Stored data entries
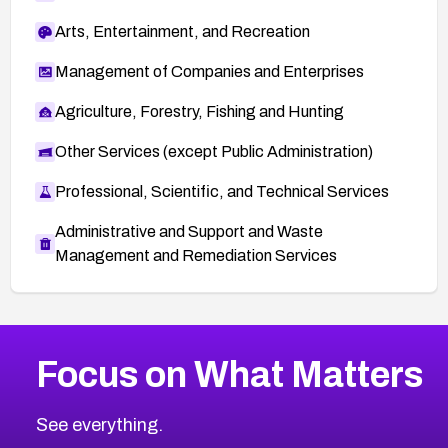
Arts, Entertainment, and Recreation
Management of Companies and Enterprises
Agriculture, Forestry, Fishing and Hunting
Other Services (except Public Administration)
Professional, Scientific, and Technical Services
Administrative and Support and Waste
Management and Remediation Services
More
Browse Related CVEs
High
CVEs
Focus on What Matters
CVE-2026-48399
2026
CVE Database
CVE-2026-10849
High
Severity CVEs
See everything.
CVE-2026-69246
Browse All CVE Categories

• Problem
Exactly as written, restate all of the data, leaving out the images.

• Exercise output
Arts, Entertainment, and Recreation
Management of Companies and Enterprises
Agriculture, Forestry, Fishing and Hunting
Other Services (except Public Administration)
Professional, Scientific, and Technical Services
Administrative and Support and Waste
Management and Remediation Services
More
Browse Related CVEs
High
CVEs
Focus on What Matters
CVE-2026-48399
2026
CVE Database
CVE-2026-10849
High
Severity CVEs
See everything.
CVE-2026-69246
Browse All CVE Categories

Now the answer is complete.